2019/06/06 18:00

観客を挑発したい―― 天才監督・石井裕也が「町田くんの世界」で示した“映画表現の自由”

 [映画.com ニュース] こんな主人公、見たことない。安藤ゆき氏の人気少女漫画を映画化した「町田くんの世界」(6月7日公開)は、特に派手な物語ではないのにも関わらず、見るものをただただ驚嘆せしめる。主人公・町田くん(細田佳央太)のあまりにもピュアな思考と行動は、同級生たちの心に澱のようにねばつく諦観や悪意を拭い去り、彼らに新たな“世界”を見せていく。(取材・文・写真/編集部)

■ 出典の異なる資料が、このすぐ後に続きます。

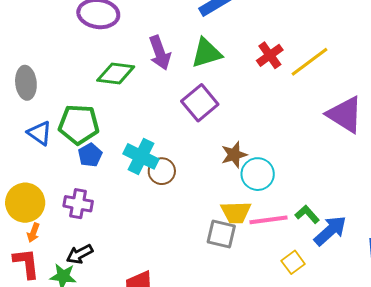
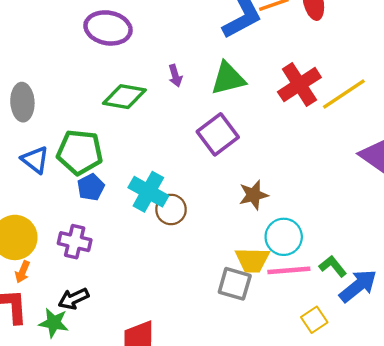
purple arrow: (160, 53) -> (175, 76), size x0.6
red cross: (270, 55) -> (299, 85), size x1.4
cyan circle: (258, 174) -> (284, 237), moved

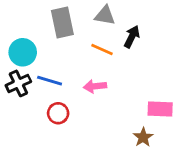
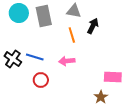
orange line: (102, 49) -> (72, 35), turned 49
cyan circle: (23, 52) -> (19, 13), moved
black cross: (18, 83) -> (13, 59), turned -30

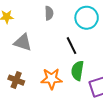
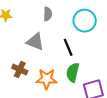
gray triangle: (23, 42) -> (35, 42), moved
brown cross: (16, 80) -> (20, 69), moved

 青春の甘酸っぱさが鮮明に脳裏をよぎる恋愛もののようでもあり、一方で主役が次々と強敵を打ち倒し仲間にしていくバトルもののようでもあり、さらには心躍る冒険活劇を彷彿させたりもする。どの邦画とも似ていない。しかしこの優しく包み込むような筋書きには、胸のつかえを取り去ってくれるような癒しを感じる。平成が終わり、令和という新時代が高らかに幕開けを告げた今、まったく新感覚のジャンルレス映画が産声を上げた。

 メガホンをとったのは石井裕也監督。2013年の「舟を編む」で日本アカデミー賞の最優秀監督賞を史上最年少で獲得し、いまや最も新作を渇望されるフィルムメーカーとして知られている。彼に相対すると、“天才”の呼び名をほしいままにする理由がよくわかる。「流行しているものにも、やっぱり飛びついてみたい」「人が人を好きになるということは、ほとんど奇跡に近い」「観客の皆さんを挑発したい」。インタビューをする最中、数々のしびれる言葉が放たれまくり、その才気もほとばしりまくった。